Sarat Chandra Pandit single-handedly published the newspaper 'Jungipore Sangbad', from Jangipur playing the roles of author, press-compositor, proof-reader and printer. Initially he was assisted by his wife and temporary workers in running the press, a wooden hand-press which was run in his bedroom. He also published 'Bidushak' [বিদূষক] (Jester), a pamphlet of satire, humor and social commentary and used it as his weapon for social change and to bring public awareness against corruption.

==Career==
He was known for his ability to memorise, ability to compose at will rhymes and songs full of puns and wit. Sarat Chandra Chatterjee gave him the name 'Bidushak Sarat Chandra' in recognition of his very popular humorous compositions. His keen knowledge of both the Bengali, Hindi and English languages made him a unique composer of multilingual rhymes and witticisms. He created much Bengali Palindrome. One of his famous palindromes include:

রাধা নাচে অচেনা ধারা

রাজন্যগণ তরঙ্গরত, নগণ্য জরা

কীলক-সঙ্গ নয়নঙ্গ সকল কী?

কীর্তন মঞ্চ ‘পরে পঞ্চম নর্তকী

Translation:

In an unknown way, Radha's dance unfolds,

Kings enchanted, youth's elixir takes hold,

Eyes with arrow marks, mesmerized they gaze,

Fifth dancer joins the Kirtana stage's blaze.

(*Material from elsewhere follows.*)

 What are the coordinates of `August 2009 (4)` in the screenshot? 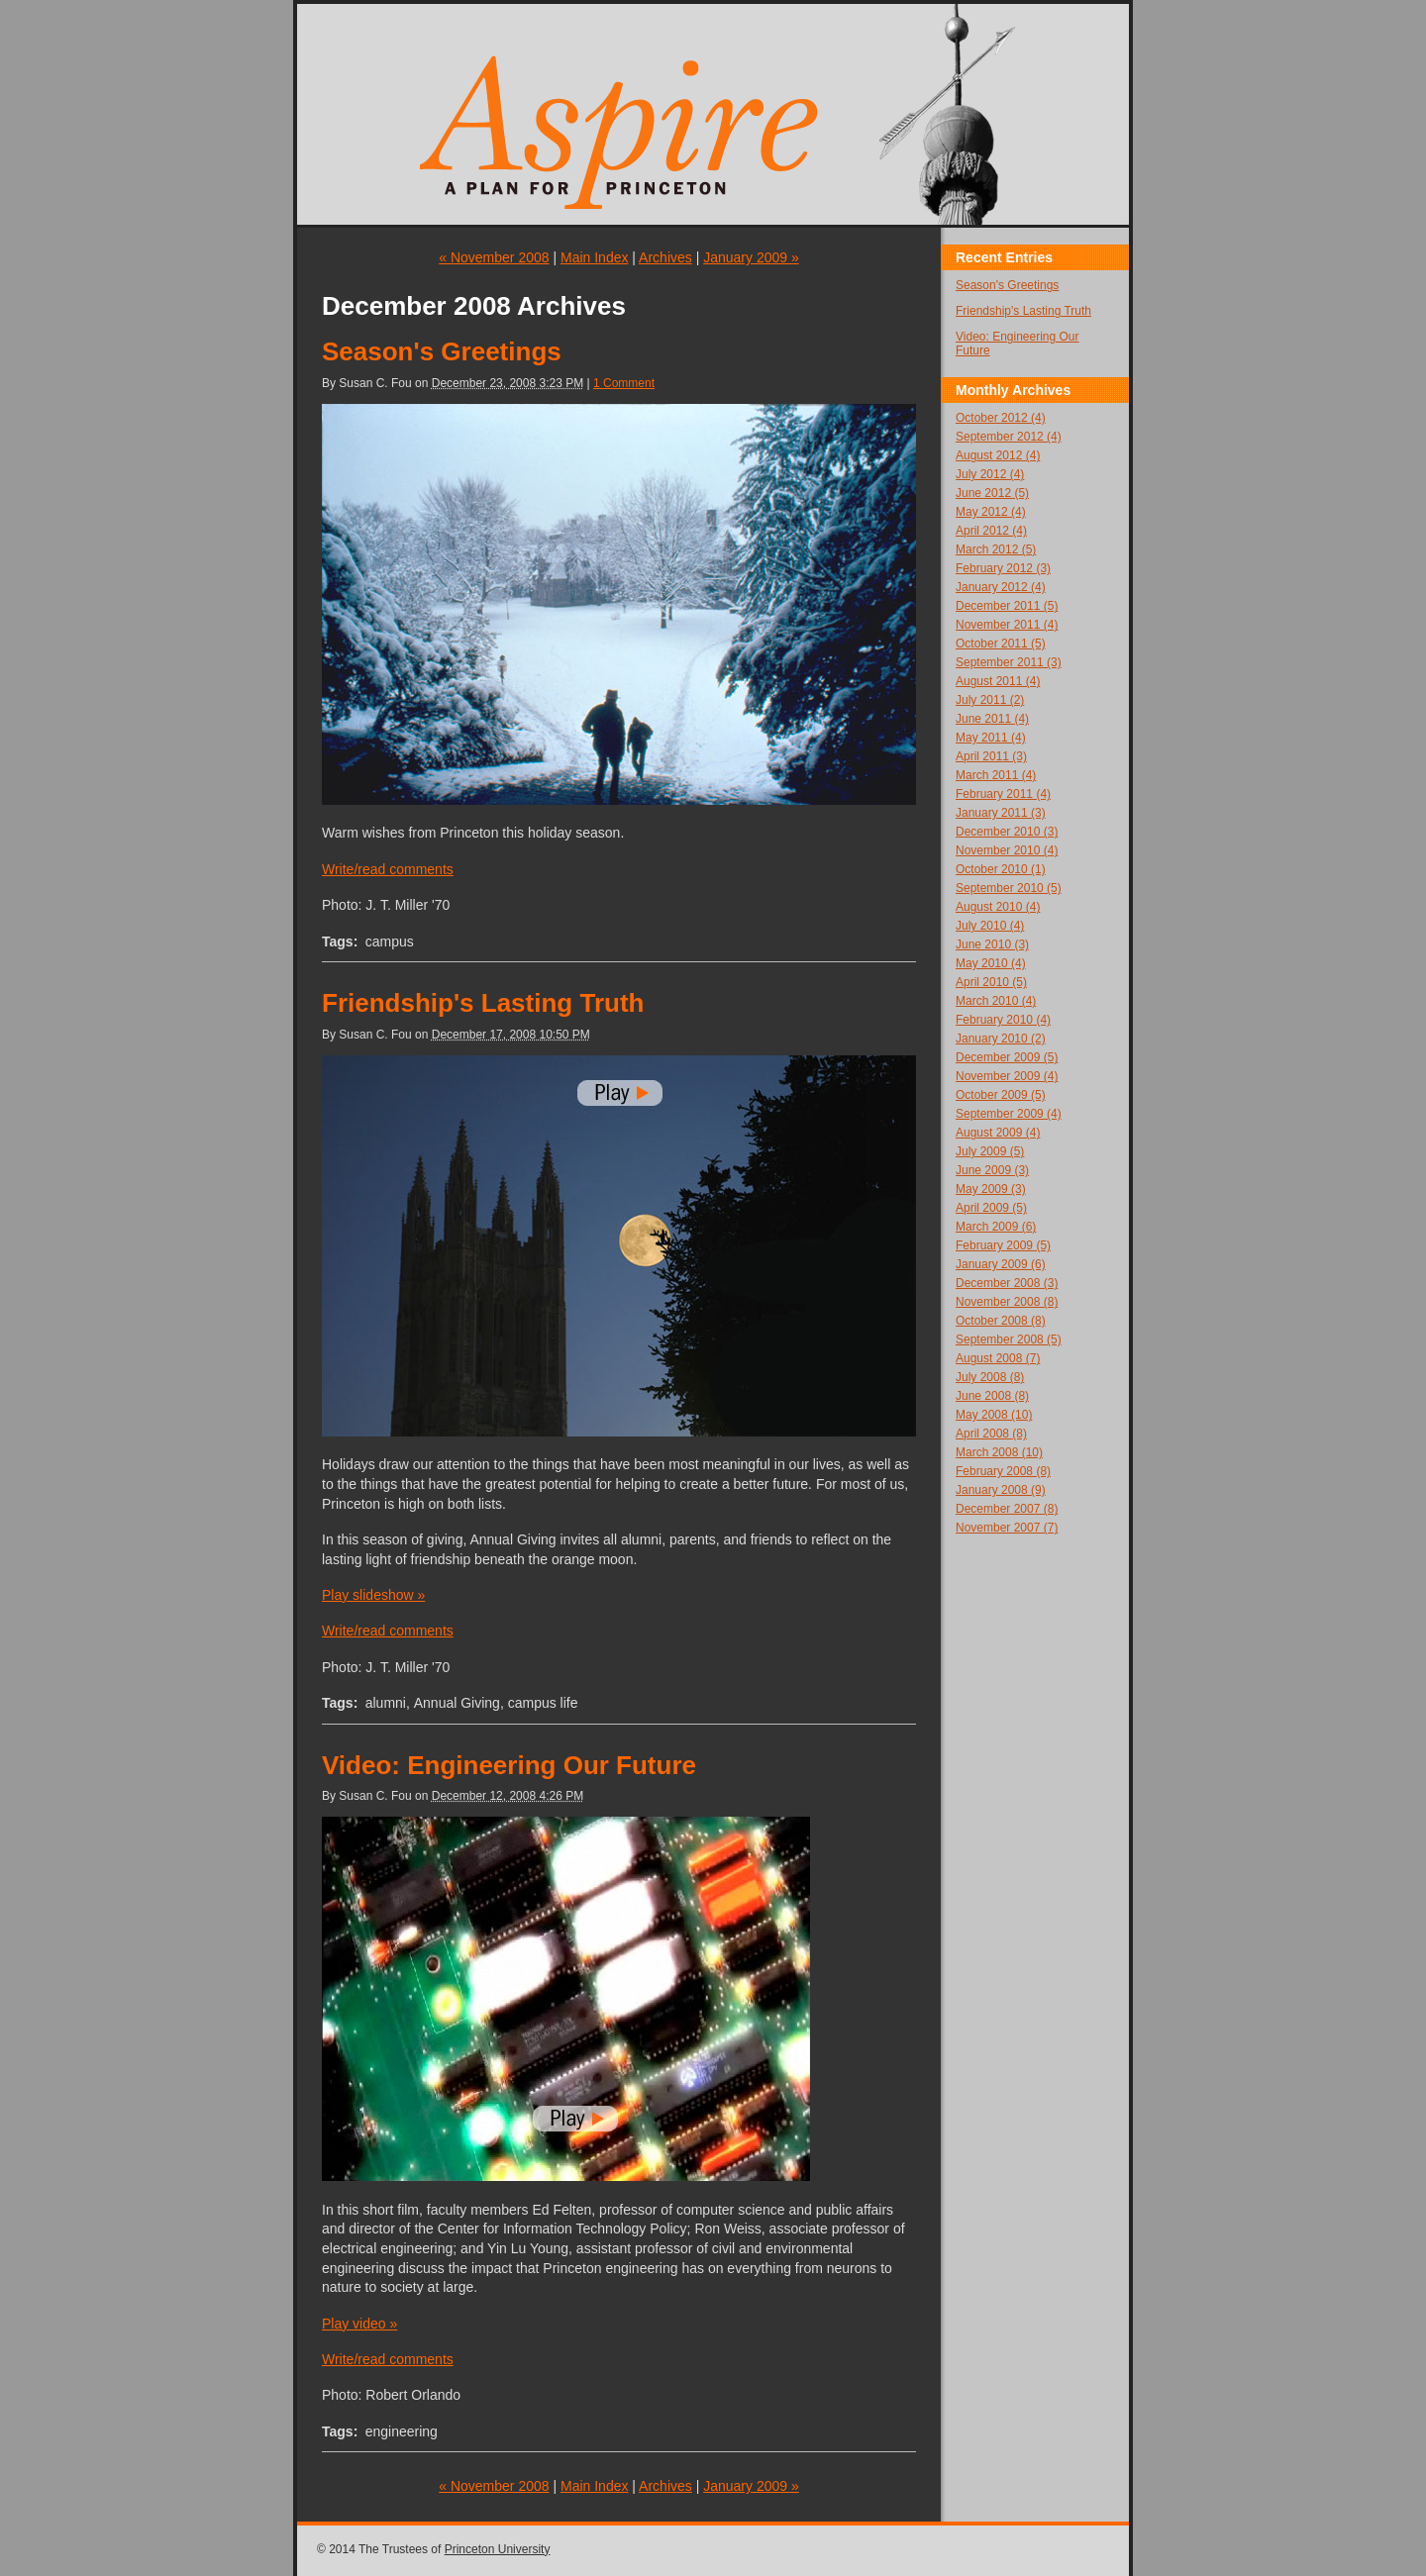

The local British administrators also became aware of him and his criticism.

==Popular culture==
The Bengali film Dada Thakur (1962) was made in his lifetime commemorating his life, with Chhabi Biswas playing the titular role of Dadathakur.
Although Dadathakur was still living at the time of the release of the movie, Chhabi Biswas died just a short while before that. The movie also marked the debut of the actor Biswajit Chatterjee.
This film Dadathakur was also awarded president award in the year 1962.